**DATA IN THIS EXERCISE:**
........
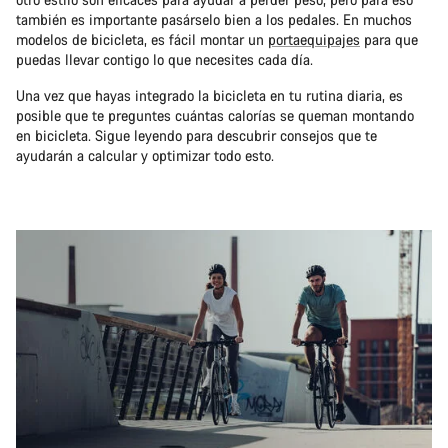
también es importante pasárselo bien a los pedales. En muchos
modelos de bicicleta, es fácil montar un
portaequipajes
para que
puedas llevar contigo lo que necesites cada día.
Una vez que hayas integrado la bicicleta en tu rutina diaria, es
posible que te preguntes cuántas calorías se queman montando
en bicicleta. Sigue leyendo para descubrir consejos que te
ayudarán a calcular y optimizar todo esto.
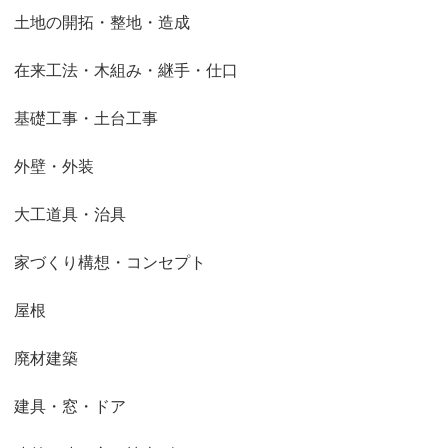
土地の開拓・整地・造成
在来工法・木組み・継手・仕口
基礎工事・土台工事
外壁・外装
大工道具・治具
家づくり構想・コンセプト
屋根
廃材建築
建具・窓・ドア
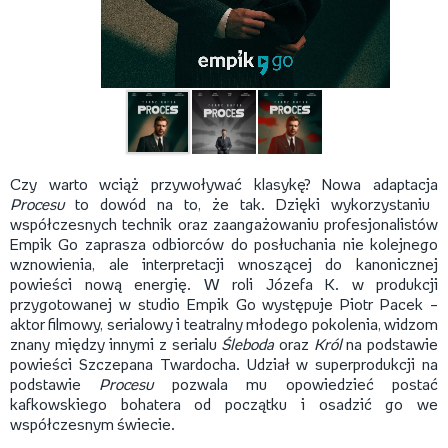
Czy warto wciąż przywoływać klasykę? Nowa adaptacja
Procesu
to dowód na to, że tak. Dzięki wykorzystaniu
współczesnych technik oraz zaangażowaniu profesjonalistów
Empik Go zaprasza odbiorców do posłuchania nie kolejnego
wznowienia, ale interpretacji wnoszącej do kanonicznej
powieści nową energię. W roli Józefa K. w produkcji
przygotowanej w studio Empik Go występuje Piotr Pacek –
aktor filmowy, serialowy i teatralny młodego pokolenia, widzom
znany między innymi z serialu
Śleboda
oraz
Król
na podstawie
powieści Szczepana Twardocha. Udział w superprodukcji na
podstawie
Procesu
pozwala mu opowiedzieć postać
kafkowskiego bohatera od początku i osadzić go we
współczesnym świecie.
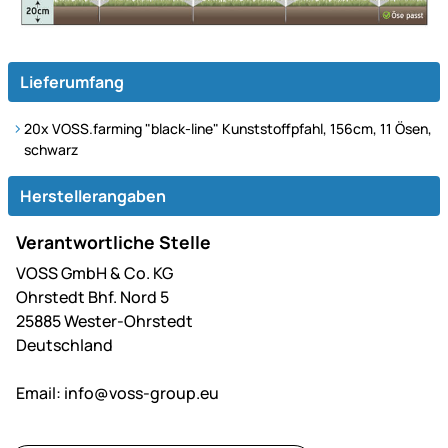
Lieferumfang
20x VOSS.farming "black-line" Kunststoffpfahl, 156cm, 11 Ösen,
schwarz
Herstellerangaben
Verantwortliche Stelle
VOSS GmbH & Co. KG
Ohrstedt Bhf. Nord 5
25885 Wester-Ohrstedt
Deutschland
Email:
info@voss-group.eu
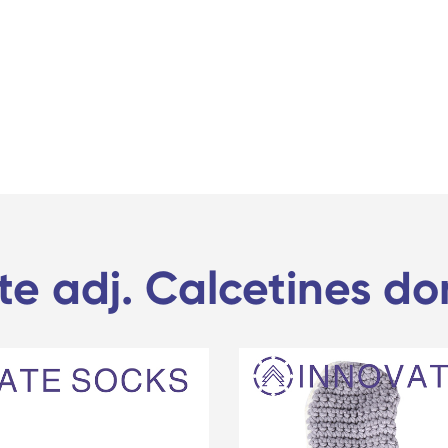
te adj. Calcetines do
........
**EXERCISE AIM:**
In the data above, find the line containing "aktor filmowy, serialowy" and the line containing "Lieferumfang". Repeat those two lines and everything between them exactly, minus the pictures.

**WORKED SOLUTION:**
aktor filmowy, serialowy i teatralny młodego pokolenia, widzom
znany między innymi z serialu
Śleboda
oraz
Król
na podstawie
powieści Szczepana Twardocha. Udział w superprodukcji na
podstawie
Procesu
pozwala mu opowiedzieć postać
kafkowskiego bohatera od początku i osadzić go we
współczesnym świecie.
Lieferumfang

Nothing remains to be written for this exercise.